Source code in mmcif/io/PdbxReader.py
def __init__(self, ifh):
    """ifh - input file handle returned by open()"""
    #
    self.__curLineNumber = 0
    self.__ifh = ifh
    self.__stateDict = {"data": "ST_DATA_CONTAINER", "loop": "ST_TABLE", "global": "ST_GLOBAL_CONTAINER", "save": "ST_DEFINITION", "stop": "ST_STOP"}

read(self, containerList, selectList=None, excludeFlag=False)

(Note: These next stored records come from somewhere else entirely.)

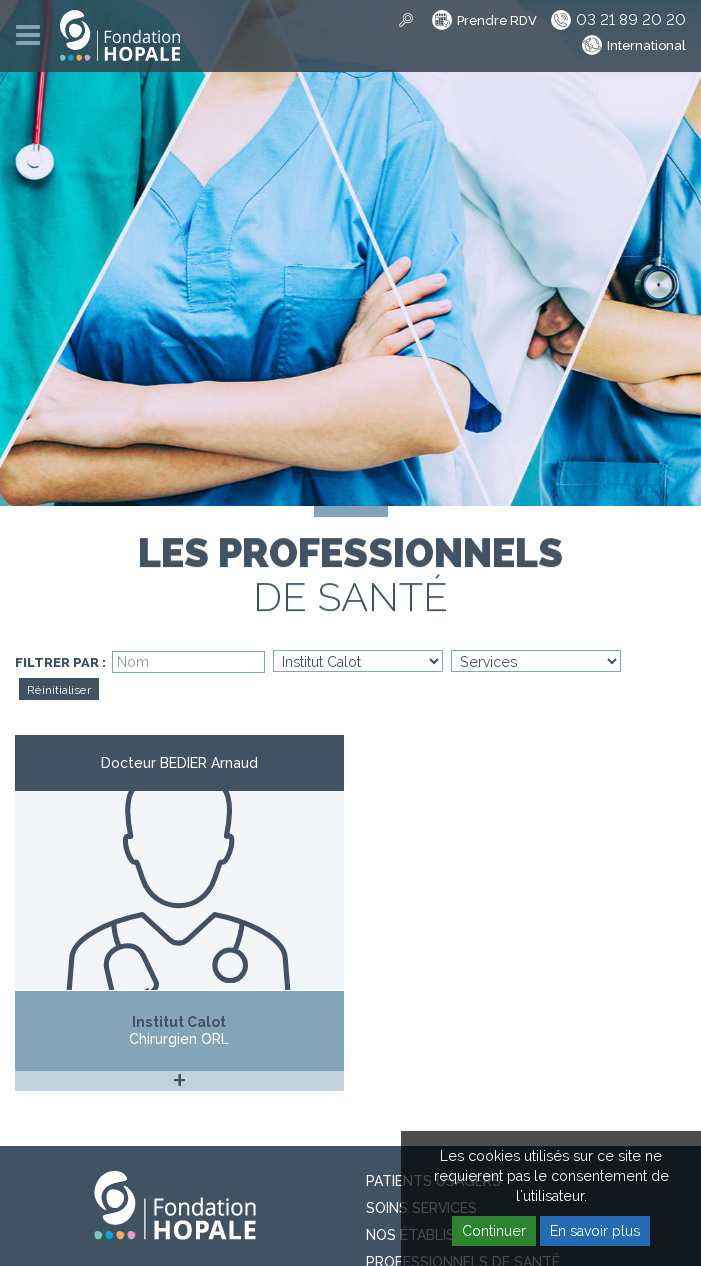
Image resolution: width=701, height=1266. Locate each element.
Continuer (494, 1231)
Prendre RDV (497, 20)
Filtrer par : (60, 663)
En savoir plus (595, 1231)
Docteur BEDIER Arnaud (179, 763)
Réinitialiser (59, 690)
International (646, 45)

Appends to input list of definition and data containers.

return

Source code in mmcif/io/PdbxReader.py
def read(self, containerList, selectList=None, excludeFlag=False):
    """
    Appends to input list of definition and data containers.

    return

    """
    sL = selectList if selectList else []
    catSelectD = {k: k for k in sL}
    self.__curLineNumber = 0
    try:
        self.__parser(self.__tokenizer(self.__ifh), containerList, categorySelectionD=catSelectD, excludeFlag=excludeFlag)
    except RuntimeError as e:
        # will be raised at the end of token iterator - not an error -
        logger.debug("Normal termination after reading %d lines with %s", self.__curLineNumber, str(e))
    except StopIteration:
        # will be raised at the end of token iterator - not an error -
        logger.debug("Normal termination after reading %d lines", self.__curLineNumber)
    except PdbxSyntaxError as e:
        logger.debug("Caught syntax exception at %d", self.__curLineNumber)
        raise e
    except UnicodeDecodeError as e:
        logger.debug("Caught character encoding exception at %d with %s", self.__curLineNumber, str(e))
        raise PdbxError("Character encoding error at line %d" % self.__curLineNumber)
    except Exception as e:
        raise PdbxError("Failing at line %d with %s" % (self.__curLineNumber, str(e)))
    else:
        raise PdbxError("Miscellaneous parsing error at line %d" % self.__curLineNumber)